▶ **Collected data entries**
++++++++++++++++++++

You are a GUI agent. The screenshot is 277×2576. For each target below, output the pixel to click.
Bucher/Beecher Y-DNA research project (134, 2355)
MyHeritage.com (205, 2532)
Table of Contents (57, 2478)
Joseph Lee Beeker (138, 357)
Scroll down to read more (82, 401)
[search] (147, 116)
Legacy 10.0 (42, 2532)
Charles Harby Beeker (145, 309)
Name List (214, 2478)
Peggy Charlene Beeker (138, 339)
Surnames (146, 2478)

++++++++++++++++++++

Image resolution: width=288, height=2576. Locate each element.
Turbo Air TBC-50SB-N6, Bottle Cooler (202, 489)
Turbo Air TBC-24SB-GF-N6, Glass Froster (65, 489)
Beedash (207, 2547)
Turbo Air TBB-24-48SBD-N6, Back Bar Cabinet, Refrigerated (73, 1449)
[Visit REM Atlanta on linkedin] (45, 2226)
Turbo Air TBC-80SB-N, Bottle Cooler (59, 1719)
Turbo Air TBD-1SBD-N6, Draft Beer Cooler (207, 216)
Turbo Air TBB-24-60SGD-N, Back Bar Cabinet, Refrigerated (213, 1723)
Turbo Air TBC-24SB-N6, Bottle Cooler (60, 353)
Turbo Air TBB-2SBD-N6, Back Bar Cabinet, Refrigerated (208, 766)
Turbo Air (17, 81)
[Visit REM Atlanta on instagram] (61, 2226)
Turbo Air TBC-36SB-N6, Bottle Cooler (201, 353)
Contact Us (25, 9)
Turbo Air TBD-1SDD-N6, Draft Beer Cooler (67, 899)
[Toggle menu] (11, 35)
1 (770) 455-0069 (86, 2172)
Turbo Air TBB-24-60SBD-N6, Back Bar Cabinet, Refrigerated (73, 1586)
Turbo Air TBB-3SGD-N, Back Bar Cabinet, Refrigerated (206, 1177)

++++++++++++++++++++

▶ **DIRECTIONS**
Look above for the line with "Turbo Air TBC-24SB-N6, Bottle" and the line with "Turbo Air TBB-24-60SBD-N6, Back". Write out those two lines and all the lines between them, exactly, and no others.

▶ **ANSWER SECTION**
Turbo Air TBC-24SB-N6, Bottle Cooler (60, 353)
Turbo Air TBB-2SBD-N6, Back Bar Cabinet, Refrigerated (208, 766)
Turbo Air (17, 81)
[Visit REM Atlanta on instagram] (61, 2226)
Turbo Air TBC-36SB-N6, Bottle Cooler (201, 353)
Contact Us (25, 9)
Turbo Air TBD-1SDD-N6, Draft Beer Cooler (67, 899)
[Toggle menu] (11, 35)
1 (770) 455-0069 (86, 2172)
Turbo Air TBB-24-60SBD-N6, Back Bar Cabinet, Refrigerated (73, 1586)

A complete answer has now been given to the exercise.